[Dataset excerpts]
Start of Block
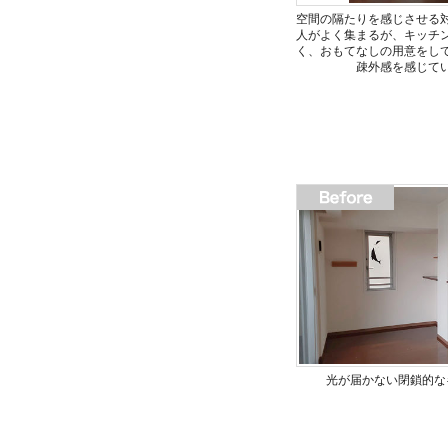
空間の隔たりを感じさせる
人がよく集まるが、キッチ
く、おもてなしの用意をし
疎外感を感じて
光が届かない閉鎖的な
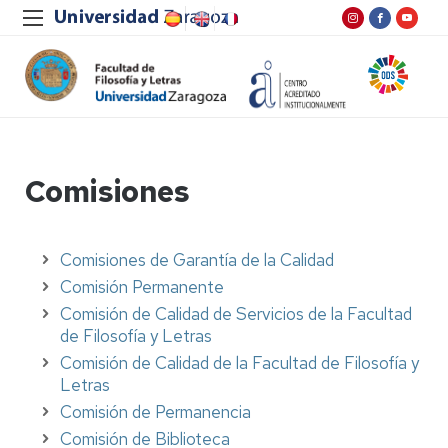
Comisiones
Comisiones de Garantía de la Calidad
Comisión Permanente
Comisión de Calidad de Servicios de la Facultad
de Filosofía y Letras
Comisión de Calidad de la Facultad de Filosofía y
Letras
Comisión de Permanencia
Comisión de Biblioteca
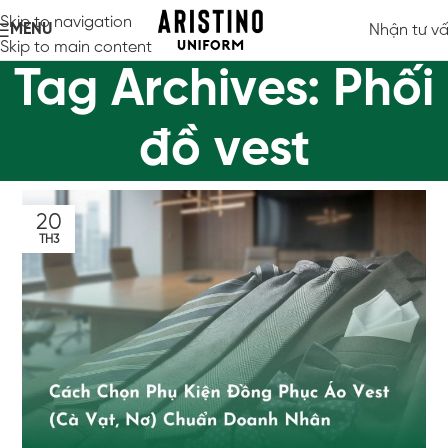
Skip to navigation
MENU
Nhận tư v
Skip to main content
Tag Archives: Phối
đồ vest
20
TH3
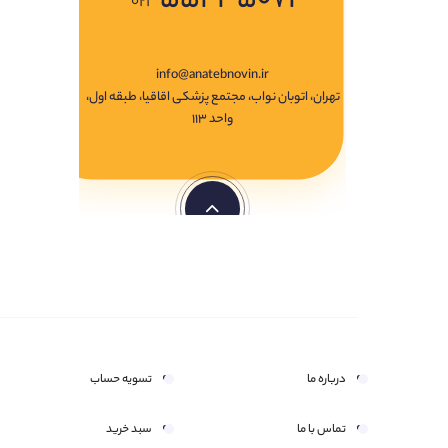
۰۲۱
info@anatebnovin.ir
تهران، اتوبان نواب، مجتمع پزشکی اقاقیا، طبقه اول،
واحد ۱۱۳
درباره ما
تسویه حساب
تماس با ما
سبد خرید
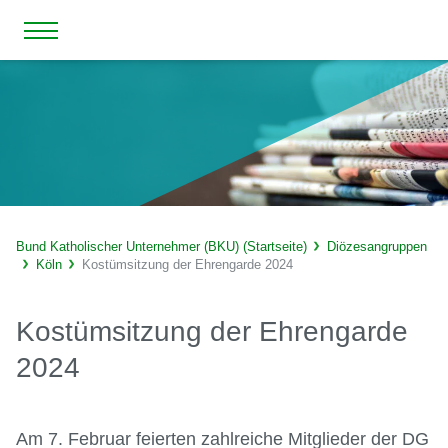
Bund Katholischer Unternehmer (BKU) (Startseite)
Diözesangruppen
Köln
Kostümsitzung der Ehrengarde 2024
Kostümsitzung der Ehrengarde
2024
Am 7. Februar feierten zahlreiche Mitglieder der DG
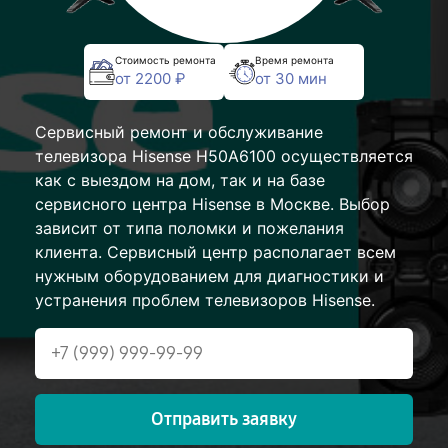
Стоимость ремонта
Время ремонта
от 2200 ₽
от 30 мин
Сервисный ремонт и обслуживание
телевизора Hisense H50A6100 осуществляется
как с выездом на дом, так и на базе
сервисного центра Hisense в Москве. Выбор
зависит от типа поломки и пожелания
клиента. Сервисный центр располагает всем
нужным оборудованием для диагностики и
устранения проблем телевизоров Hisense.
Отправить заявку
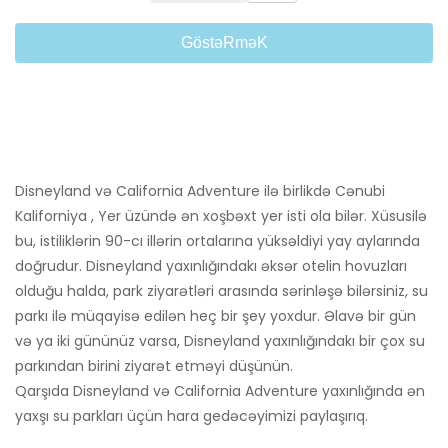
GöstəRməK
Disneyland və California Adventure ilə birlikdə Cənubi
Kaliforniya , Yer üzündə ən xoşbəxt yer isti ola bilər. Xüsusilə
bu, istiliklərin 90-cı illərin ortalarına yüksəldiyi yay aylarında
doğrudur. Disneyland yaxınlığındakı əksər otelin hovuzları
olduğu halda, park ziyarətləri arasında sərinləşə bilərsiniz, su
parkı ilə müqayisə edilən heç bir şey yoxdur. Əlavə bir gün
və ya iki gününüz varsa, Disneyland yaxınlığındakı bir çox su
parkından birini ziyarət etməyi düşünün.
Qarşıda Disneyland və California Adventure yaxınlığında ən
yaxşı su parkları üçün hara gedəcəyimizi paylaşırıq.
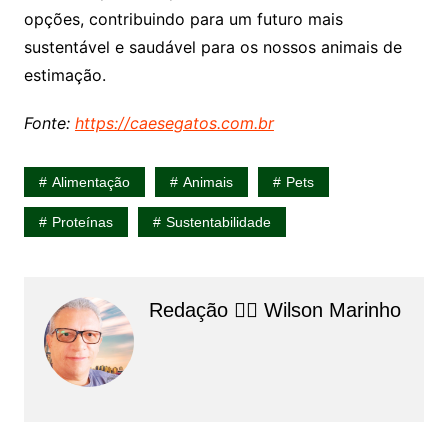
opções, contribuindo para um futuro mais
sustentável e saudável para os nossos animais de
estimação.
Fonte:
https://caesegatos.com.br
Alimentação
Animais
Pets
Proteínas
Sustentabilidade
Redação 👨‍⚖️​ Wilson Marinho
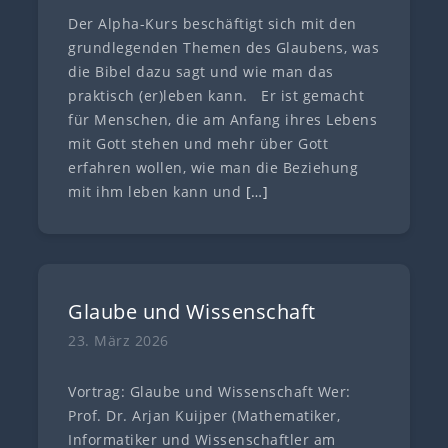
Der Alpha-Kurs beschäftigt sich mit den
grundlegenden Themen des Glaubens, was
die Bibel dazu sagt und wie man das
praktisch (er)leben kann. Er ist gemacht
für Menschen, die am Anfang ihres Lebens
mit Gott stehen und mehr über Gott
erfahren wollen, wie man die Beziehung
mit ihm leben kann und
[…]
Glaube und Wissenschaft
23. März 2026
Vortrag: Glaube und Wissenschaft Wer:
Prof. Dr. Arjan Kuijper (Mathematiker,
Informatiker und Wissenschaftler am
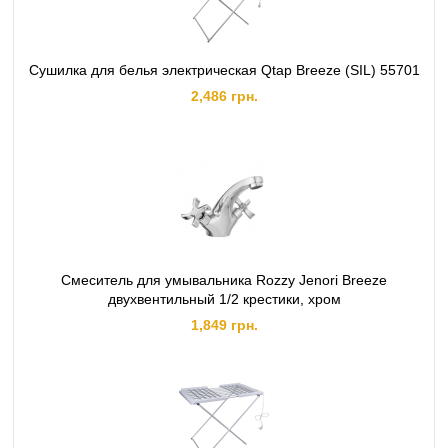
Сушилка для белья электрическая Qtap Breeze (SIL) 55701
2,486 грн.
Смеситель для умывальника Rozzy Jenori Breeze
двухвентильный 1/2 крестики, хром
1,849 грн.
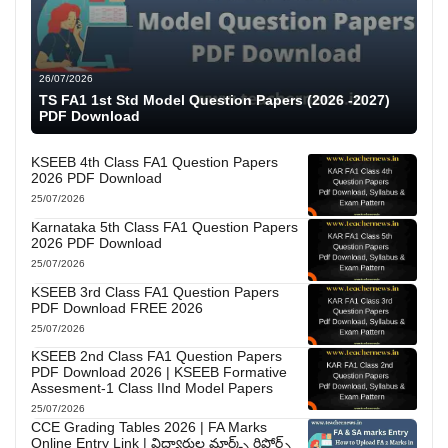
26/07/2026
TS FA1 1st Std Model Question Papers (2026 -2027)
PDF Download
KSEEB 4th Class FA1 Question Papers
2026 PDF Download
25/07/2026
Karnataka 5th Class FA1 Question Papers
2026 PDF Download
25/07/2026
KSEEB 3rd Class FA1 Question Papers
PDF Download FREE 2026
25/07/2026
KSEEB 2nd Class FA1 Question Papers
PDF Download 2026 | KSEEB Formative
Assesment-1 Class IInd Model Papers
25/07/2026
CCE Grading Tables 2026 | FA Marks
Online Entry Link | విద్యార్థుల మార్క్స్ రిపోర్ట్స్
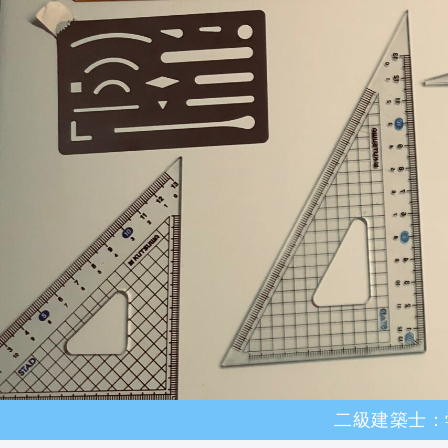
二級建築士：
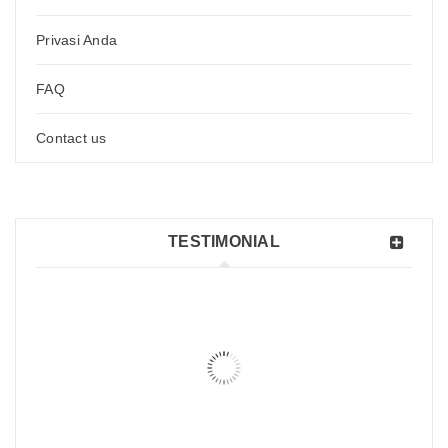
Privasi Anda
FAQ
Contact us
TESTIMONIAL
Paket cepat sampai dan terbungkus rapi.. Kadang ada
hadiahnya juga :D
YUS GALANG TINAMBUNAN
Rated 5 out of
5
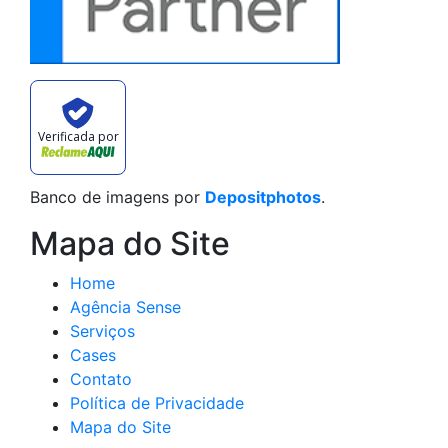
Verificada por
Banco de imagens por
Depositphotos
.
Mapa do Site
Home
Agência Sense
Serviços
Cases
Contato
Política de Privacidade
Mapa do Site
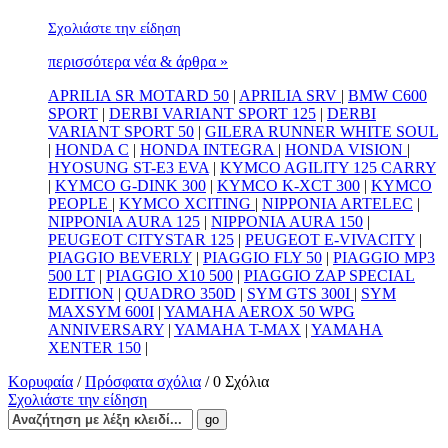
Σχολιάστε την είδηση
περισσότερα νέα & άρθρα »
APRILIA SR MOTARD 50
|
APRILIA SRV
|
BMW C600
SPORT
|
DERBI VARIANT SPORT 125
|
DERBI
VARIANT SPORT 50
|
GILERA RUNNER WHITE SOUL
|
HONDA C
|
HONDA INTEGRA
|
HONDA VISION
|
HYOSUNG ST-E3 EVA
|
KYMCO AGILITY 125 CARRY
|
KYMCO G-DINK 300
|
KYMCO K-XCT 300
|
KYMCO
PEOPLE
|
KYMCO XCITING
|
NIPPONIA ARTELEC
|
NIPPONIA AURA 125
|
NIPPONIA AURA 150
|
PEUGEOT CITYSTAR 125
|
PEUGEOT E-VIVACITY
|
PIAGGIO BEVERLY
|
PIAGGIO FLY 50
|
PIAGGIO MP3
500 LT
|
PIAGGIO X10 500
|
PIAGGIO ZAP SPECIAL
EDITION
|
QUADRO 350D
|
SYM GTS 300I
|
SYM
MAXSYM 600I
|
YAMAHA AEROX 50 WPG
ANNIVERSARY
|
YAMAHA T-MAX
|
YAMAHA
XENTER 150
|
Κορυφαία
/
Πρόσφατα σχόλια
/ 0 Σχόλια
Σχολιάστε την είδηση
End of Block
> _THE PROBLEM_:
Write out the lines of the entries above exactly, beginning with the first and ending with the line that contains "parkı ilə müqayisə". No picture goes in.

> _ANSWER FOR THE TASK_:
空間の隔たりを感じさせる
人がよく集まるが、キッチ
く、おもてなしの用意をし
疎外感を感じて
光が届かない閉鎖的な
Comisiones
Comisiones de Garantía de la Calidad
Comisión Permanente
Comisión de Calidad de Servicios de la Facultad
de Filosofía y Letras
Comisión de Calidad de la Facultad de Filosofía y
Letras
Comisión de Permanencia
Comisión de Biblioteca
Skip to navigation
MENU
Nhận tư v
Skip to main content
Tag Archives: Phối
đồ vest
20
TH3
۰۲۱
info@anatebnovin.ir
تهران، اتوبان نواب، مجتمع پزشکی اقاقیا، طبقه اول،
واحد ۱۱۳
درباره ما
تسویه حساب
تماس با ما
سبد خرید
Bund Katholischer Unternehmer (BKU) (Startseite)
Diözesangruppen
Köln
Kostümsitzung der Ehrengarde 2024
Kostümsitzung der Ehrengarde
2024
Am 7. Februar feierten zahlreiche Mitglieder der DG
Стоимость ремонта
Время ремонта
от 2200 ₽
от 30 мин
Сервисный ремонт и обслуживание
телевизора Hisense H50A6100 осуществляется
как с выездом на дом, так и на базе
сервисного центра Hisense в Москве. Выбор
зависит от типа поломки и пожелания
клиента. Сервисный центр располагает всем
нужным оборудованием для диагностики и
устранения проблем телевизоров Hisense.
Отправить заявку
GöstəRməK
Disneyland və California Adventure ilə birlikdə Cənubi
Kaliforniya , Yer üzündə ən xoşbəxt yer isti ola bilər. Xüsusilə
bu, istiliklərin 90-cı illərin ortalarına yüksəldiyi yay aylarında
doğrudur. Disneyland yaxınlığındakı əksər otelin hovuzları
olduğu halda, park ziyarətləri arasında sərinləşə bilərsiniz, su
parkı ilə müqayisə edilən heç bir şey yoxdur. Əlavə bir gün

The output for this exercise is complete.